Over four years, Fernández-Valdés took on a task that "scared" him, as this is the first completely revamped revision of War and Peace into Spanish in the last 40 years. "I've been four years late", acknowledged the translator, who admitted that "there were changes right up to the moment of printing". "If they had let me, I would have made a thousand more changes", he said ironically, along with Helena Aguilà Ruzola, vice-president of ACE Traductores and host of the talk. 

"My coach became a small library", admitted Fernández-Valdés as he recounted how he documented both the translation and the introduction, available in the version published by Alba Editorial. Both documentation and organization were crucial for the translator, since, as he said, "if you don't have a database, you are lost". To this end, Fernández-Valdés insisted that the publisher include a map with the geographical points where the story takes places and a small family tree of the families in War and Peace, which has more than 550 characters. 

Four years of doubts and obstacles

During the time in which Fernández-Valdés has been immersed in the translation of Tolstoy's epic, he has encountered various obstacles, which he has been unraveling through questions from Aguilà Ruzola, but also from experts in Slavic literature who have participated in the talk virtually. From the general secretary of ACE Traductores, Marta Sánchez Nieves, who asked about the dilemmas of translation and transliteration, to the translator Olga Korobenko, who introduced one of the most interesting questions of the meeting: Do publishers needs to bring in native experts to fill the gaps that elude translators? 

Fernández-Valdés has welcomed this initiative, as he admitted that he himself always uses native speakers. "I doubt many things, but even more about Russian", said the translator, who explained that he collects "doubts that come up and every 15 days or so I meet with a native expert to solve them together". However, both the translator and Aguilà Ruzola agreed in warning that the reality of publishing houses is different and that "it is not viable". 
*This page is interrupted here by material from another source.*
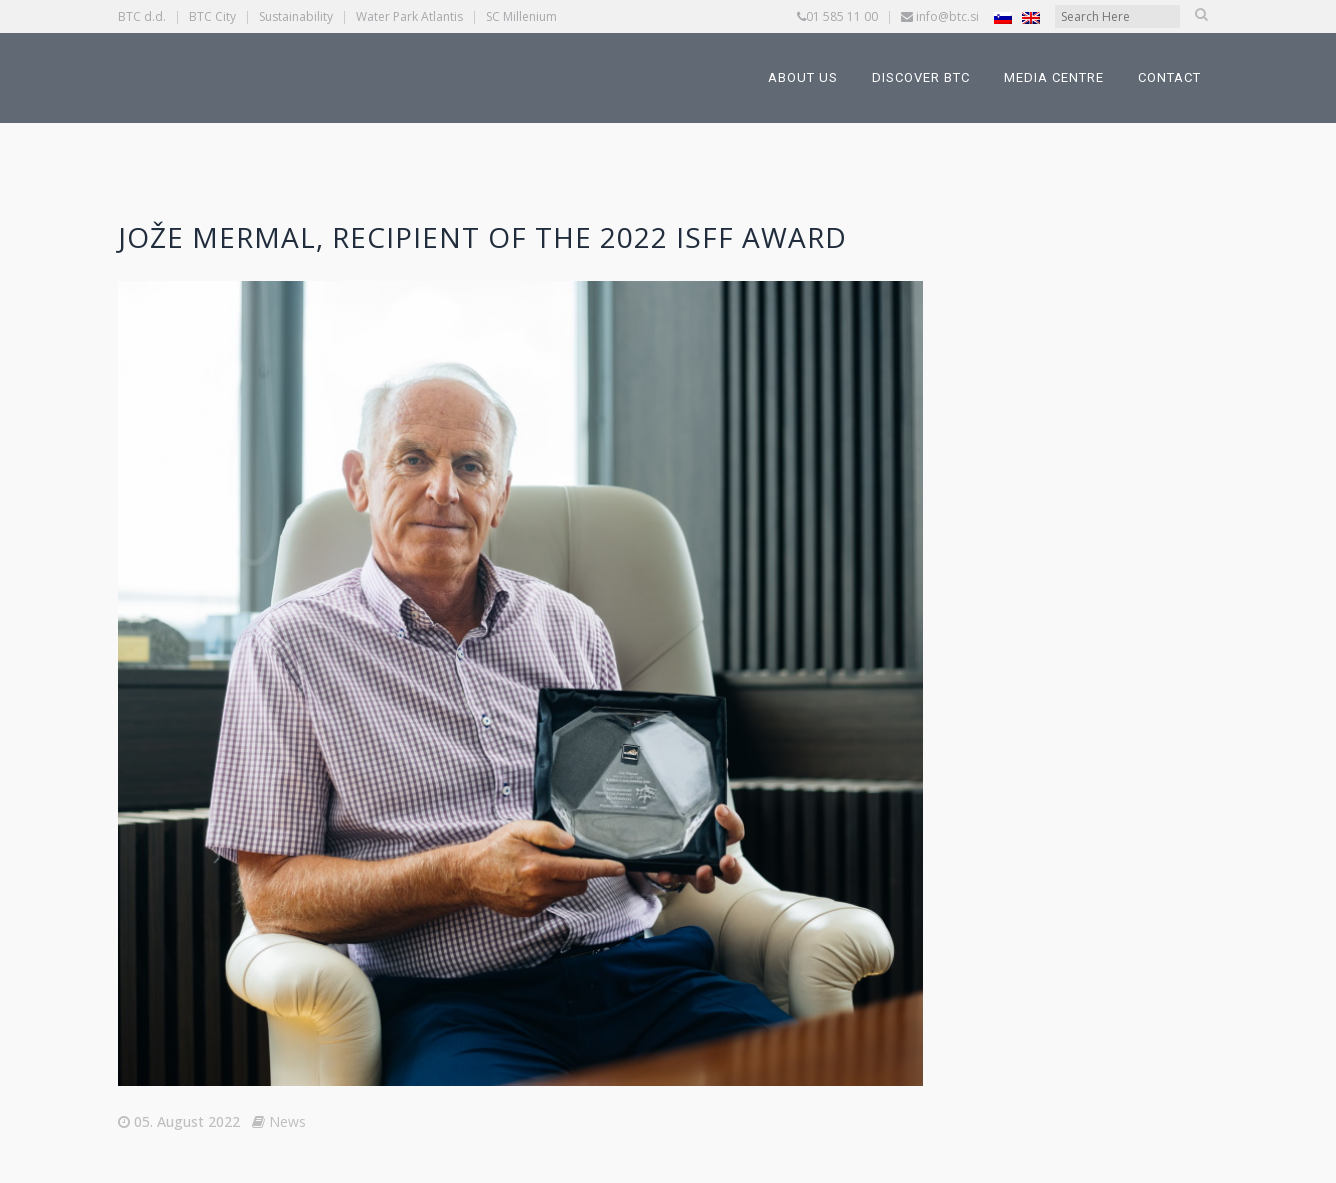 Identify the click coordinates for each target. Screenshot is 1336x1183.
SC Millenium (521, 16)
"The text of War and Peace is an antidote to depression, because it is a hymn to life", said Tamara Djermanovic, professor of Slavic literature in the Department of Humanities at the Pompeu Fabra University and one of the special guests at the session. After this comment, Djermanovic was interested in Fernández-Valdés' relationship with the text during these four years, to which the translator responded: "It is impossible not to be swallowed by War and Peace when you read it; once you translated it, it is obsessive". 

Travel to learn

One of the things Fernández-Valdés, was most grateful for during the session was the having been able to visit the Tolstoy property. "The fact of knowing where he lived helped me to approach the writer in a spiritual, emotional way, which was crucial for me to translate him", said the translator. "It is not essential to walk on the same ground as the author to translate, but it is very useful", said Fernández-Valdés, who also recommended that translation professionals use the audiobook. 

An inner journey is precisely the one that Tolstoy makes from his early works to the great epic of War and Peace. However, far from what it may seem, "what is at the end of his work was already there at the beginning", said Fernández-Valdés. "Tolstoy never chose a straight path between A and B, but rather traces circles that advance slowly from point A to point B", argued Fernández-Valdés, exemplifying it with a technique in which he believes the Russian author was brilliant: "that state of slumber, of passing from the world of the living to the world of the dead. No one has done it like him. With him, even deaths are beautiful".